As an antidote, I have taken refuge yet again in the good writing of other times -- nothing that is new or news. I've recently read for about the 10th time in 50 years Anthony Trollope's novel Barchester Towers -- being Trollope's amused reaction to the foibles and sillinesses among the movers and shakers -- and would-be movers and shakers -- of the mid-19th century Church of England.
For every character Trollope created, no doubt out of some exposure to an actual person or persons, I am always able to find types in today's ecclesiastical world who probably have not read the novel, else they would not behave as Trollope had his churchy characters behave, e.g. Archdeacon Grantly; Mrs. Proudie, wife of the incumbent bishop of Barchester but, in reality, its de facto ruler; and not least the chaplain to the actual bishop, one Rev. Mr. Obadiah Slope with the likes of whom every diocese of every church for the past two millennia has had to suffer. I dare say that others familiar with the novel would see me in the fatuity of one or another of its characters.
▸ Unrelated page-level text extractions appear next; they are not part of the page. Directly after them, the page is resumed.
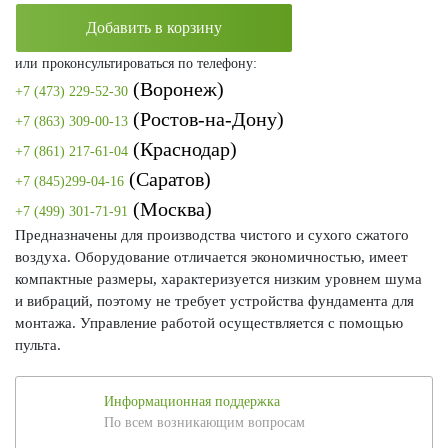
Добавить в корзину
или проконсультироваться по телефону:
(Воронеж)
+7 (473) 229-52-30
(Ростов-на-Дону)
+7 (863) 309-00-13
(Краснодар)
+7 (861) 217-61-04
(Саратов)
+7 (845)299-04-16
(Москва)
+7 (499) 301-71-91
Предназначены для производства чистого и сухого сжатого
воздуха. Оборудование отличается экономичностью, имеет
компактные размеры, характеризуется низким уровнем шума
и вибраций, поэтому не требует устройства фундамента для
монтажа. Управление работой осуществляется с помощью
пульта.
Информационная поддержка
По всем возникающим вопросам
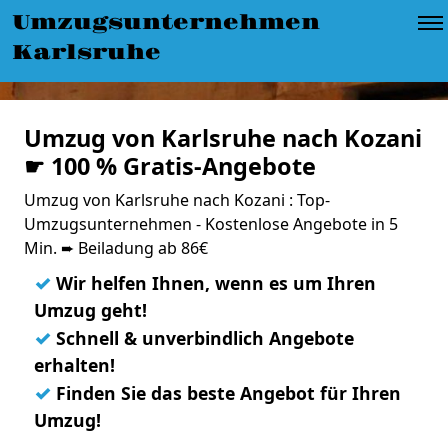
Umzugsunternehmen
Karlsruhe
Umzug von Karlsruhe nach Kozani
☛ 100 % Gratis-Angebote
Umzug von Karlsruhe nach Kozani : Top-
Umzugsunternehmen - Kostenlose Angebote in 5
Min. ➨ Beiladung ab 86€
✓
Wir helfen Ihnen, wenn es um Ihren
Umzug geht!
✓
Schnell & unverbindlich Angebote
erhalten!
✓
Finden Sie das beste Angebot für Ihren
Umzug!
Done with Barchester Towers (for now), I turned to my paperback copy of Thucydides' History of The Peloponnesian War, having not done so for 25 years. I had spent some time, not happily, with it in my undergraduate days but decided to read it again in 1990 because then-U.S. Senator Sam Nunn, who was uncompromisingly opposed to the first Gulf War, suggested that his fellow solons do so before they voted to support George H.W. Bush in starting it.
I doubt many of them read it, but since I agreed with Nunn, I thought I should. At one time I could have stumbled through it in the Greek with a lexicon close at hand. However, last time I read the Richard Crawley translation and am doing so again.
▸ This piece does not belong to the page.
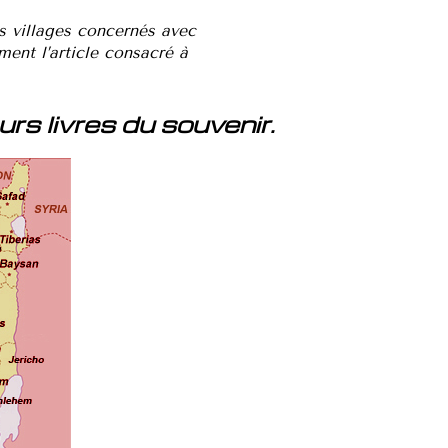
les villages concernés avec
ment l’article consacré à
eurs
livres du souvenir.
Once again I am reminded of Thucydides' insistence that any war -- its beginning, its waging and its ending (usually bitter for all concerned) -- is entirely of human origin. He would look for no divine intervention on behalf of any belligerent involved. Message? Don't be led by religious sentiment into war or think one will get you out of it. Either way, it never ends well.
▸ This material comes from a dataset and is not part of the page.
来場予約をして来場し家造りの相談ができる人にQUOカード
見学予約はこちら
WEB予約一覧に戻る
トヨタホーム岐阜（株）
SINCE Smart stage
Withal, I love the language both of what little of Thucydides' original text I can still get through and the excellent Crawley translation.
The professor who taught creative writing in my senior year of college was very clear about the connection between writing and reading. His perennial advice was "Writers read, and good writers read a lot." It was he who exposed me to two authors of whose work I have since read "a lot" -- the aforementioned Trollope and the 20th century American novelist John P. Marquand.
I have five of Marquand's novels: The Late George Apley, Point of No Return, So Little Time, B.F.'s Daughter and Sincerely, Willis Wayde. I re-read a couple of them each year and do so for their use of the language and Marquand's pitch-perfect way of describing characters simply by putting the exactly right words on their lips. In that respect, his work reminds me of Trollope's.
When I read Trollope, Thucydides and Marquand, I find myself far from the madding crowd and secure for a while in other very different times. It's too bad I have not turned often enough to the Thomas Hardy novels that are on my shelves. However, just now I am once again reading through the novels of W. Somerset Maugham and have just recently taken up Cakes and Ale -- a novel, appropriately enough, about writers' lives and writing itself.
These days, I find myself scanning the newspapers sparingly. I listen to little radio news. "Television news" is an oxymoron. The foofaraw thrown up like dirt in a windstorm by the antics of the 247 Americans who think that they -- each one -- can succeed Barack Obama has become a laughing matter in my life. To alter Macbeth's soliloquy a tad, I dismiss it as "a tale told by idiot(s), full of sound and fury, signifying nothing." Consequently, my blood pressure registers at 130/72, and I smile more.